Could you copy each line of the entries that contains "Michael"?

• • • • •

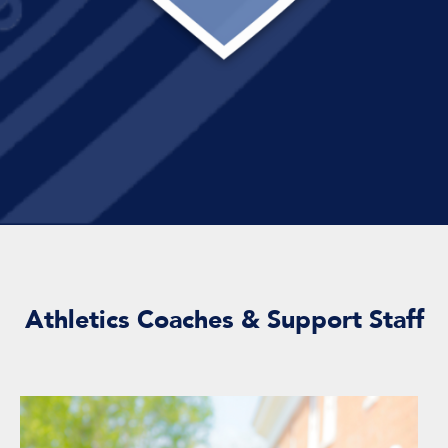
Athletics Coaches & Support Staff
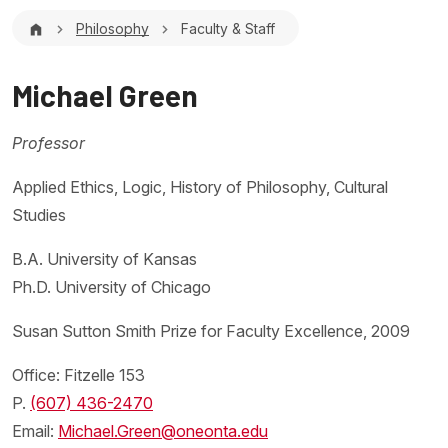
Breadcrumb
Philosophy
Faculty & Staff
Michael Green
Professor
Applied Ethics, Logic, History of Philosophy, Cultural
Studies
B.A. University of Kansas
Ph.D. University of Chicago
Susan Sutton Smith Prize for Faculty Excellence, 2009
Office: Fitzelle 153
P.
(607) 436-2470
Email:
Michael.Green@oneonta.edu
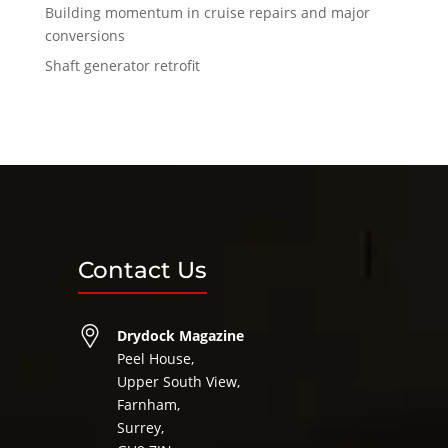
Building momentum in cruise repairs and major
conversions
Shaft generator retrofit
Contact Us
Drydock Magazine
Peel House,
Upper South View,
Farnham,
Surrey,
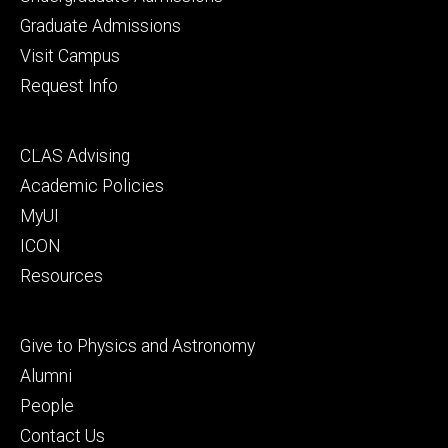
primary
Graduate Admissions
Visit Campus
Request Info
Footer
CLAS Advising
secondary
Academic Policies
MyUI
ICON
Resources
Footer
Give to Physics and Astronomy
tertiary
Alumni
People
Contact Us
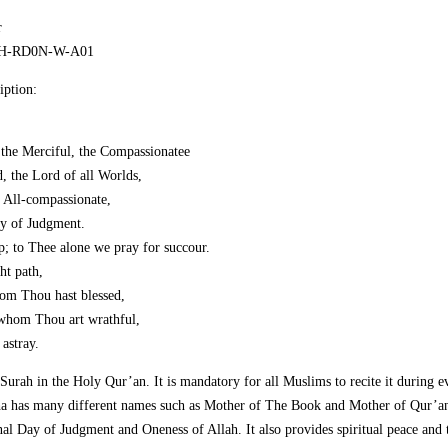
r
ECH-RD0N-W-A01
iption:
the Merciful, the Compassionatee
, the Lord of all Worlds,
e All-compassionate,
ay of Judgment.
; to Thee alone we pray for succour.
ht path,
om Thou hast blessed,
 whom Thou art wrathful,
astray.
t Surah in the Holy Qur’an. It is mandatory for all Muslims to recite it during 
ha has many different names such as Mother of The Book and Mother of Qur’an.
Final Day of Judgment and Oneness of Allah. It also provides spiritual peace and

• • • • •

SOLUTION TO THIS PROBLEM:
Michael Green
Michael.Green@oneonta.edu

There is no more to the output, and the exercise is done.